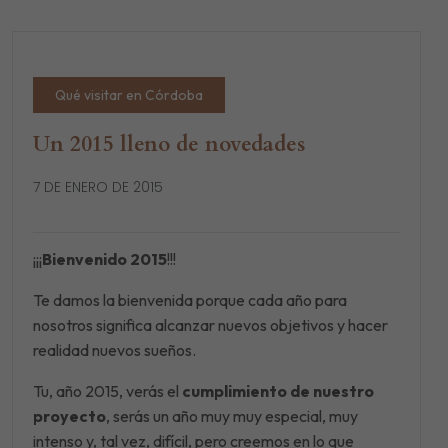
Qué visitar en Córdoba
Un 2015 lleno de novedades
7 DE ENERO DE 2015
¡¡¡
Bienvenido 2015
!!!
Te damos la bienvenida porque cada año para
nosotros significa alcanzar nuevos objetivos y hacer
realidad nuevos sueños.
Tu, año 2015, verás el
cumplimiento de nuestro
proyecto
, serás un año muy muy especial, muy
intenso y, tal vez, difícil, pero creemos en lo que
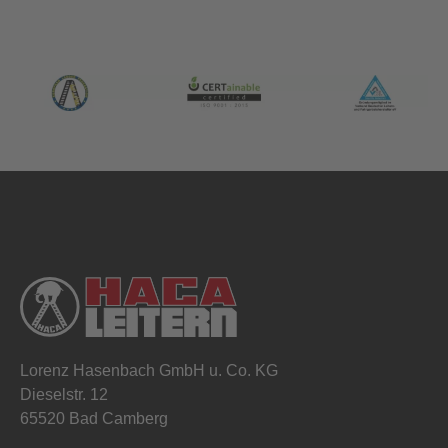
Lorenz Hasenbach GmbH u. Co. KG
Dieselstr. 12
65520 Bad Camberg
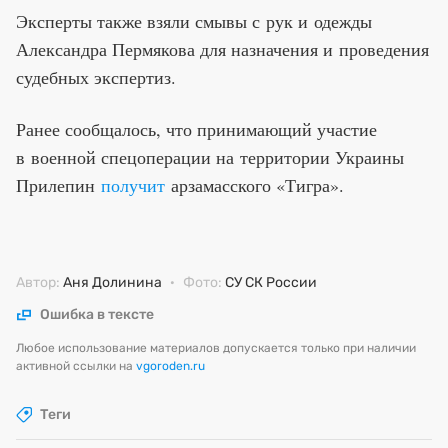
Эксперты также взяли смывы с рук и одежды
Александра Пермякова для назначения и проведения
судебных экспертиз.
Ранее сообщалось, что принимающий участие
в военной спецоперации на территории Украины
Прилепин
получит
арзамасского «Тигра».
Автор:
Аня Долинина
·
Фото:
СУ СК России
Ошибка в тексте
Любое использование материалов допускается только при наличии
активной ссылки на
vgoroden.ru
Теги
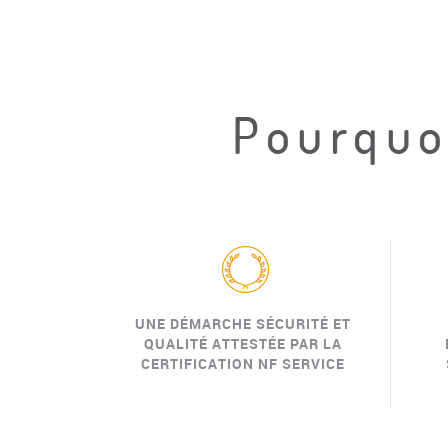
Pourquoi
UNE DÉMARCHE SÉCURITÉ ET
QUALITÉ ATTESTÉE PAR LA
CERTIFICATION NF SERVICE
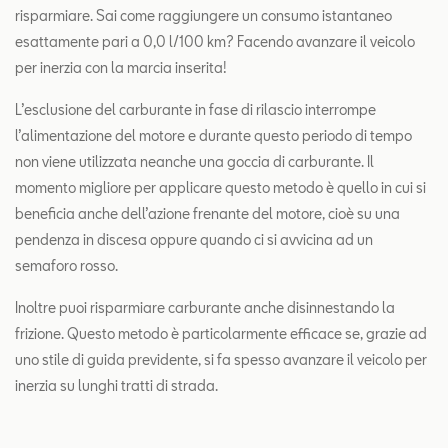
risparmiare. Sai come raggiungere un consumo istantaneo
esattamente pari a 0,0 l/100 km? Facendo avanzare il veicolo
per inerzia con la marcia inserita!
L’esclusione del carburante in fase di rilascio interrompe
l’alimentazione del motore e durante questo periodo di tempo
non viene utilizzata neanche una goccia di carburante. Il
momento migliore per applicare questo metodo è quello in cui si
beneficia anche dell’azione frenante del motore, cioè su una
pendenza in discesa oppure quando ci si avvicina ad un
semaforo rosso.
Inoltre puoi risparmiare carburante anche disinnestando la
frizione. Questo metodo è particolarmente efficace se, grazie ad
uno stile di guida previdente, si fa spesso avanzare il veicolo per
inerzia su lunghi tratti di strada.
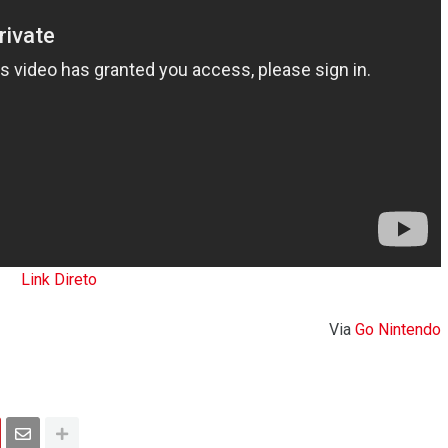
Link Direto
Via
Go Nintendo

....................

▶ [Exercise brief]
Type out the data above again exactly as written, minus the images.

▶ [Written answer]
Qué visitar en Córdoba
Un 2015 lleno de novedades
7 DE ENERO DE 2015
¡¡¡
Bienvenido 2015
!!!
Te damos la bienvenida porque cada año para
nosotros significa alcanzar nuevos objetivos y hacer
realidad nuevos sueños.
Tu, año 2015, verás el
cumplimiento de nuestro
proyecto
, serás un año muy muy especial, muy
intenso y, tal vez, difícil, pero creemos en lo que
Lorenz Hasenbach GmbH u. Co. KG
Dieselstr. 12
65520 Bad Camberg
Эксперты также взяли смывы с рук и одежды
Александра Пермякова для назначения и проведения
судебных экспертиз.
Ранее сообщалось, что принимающий участие
в военной спецоперации на территории Украины
Прилепин
получит
арзамасского «Тигра».
Автор:
Аня Долинина
·
Фото:
СУ СК России
Ошибка в тексте
Любое использование материалов допускается только при наличии
активной ссылки на
vgoroden.ru
Теги
Pourquoi
UNE DÉMARCHE SÉCURITÉ ET
QUALITÉ ATTESTÉE PAR LA
CERTIFICATION NF SERVICE
risparmiare. Sai come raggiungere un consumo istantaneo
esattamente pari a 0,0 l/100 km? Facendo avanzare il veicolo
per inerzia con la marcia inserita!
L’esclusione del carburante in fase di rilascio interrompe
l’alimentazione del motore e durante questo periodo di tempo
non viene utilizzata neanche una goccia di carburante. Il
momento migliore per applicare questo metodo è quello in cui si
beneficia anche dell’azione frenante del motore, cioè su una
pendenza in discesa oppure quando ci si avvicina ad un
semaforo rosso.
Inoltre puoi risparmiare carburante anche disinnestando la
frizione. Questo metodo è particolarmente efficace se, grazie ad
uno stile di guida previdente, si fa spesso avanzare il veicolo per
inerzia su lunghi tratti di strada.
Link Direto
Via
Go Nintendo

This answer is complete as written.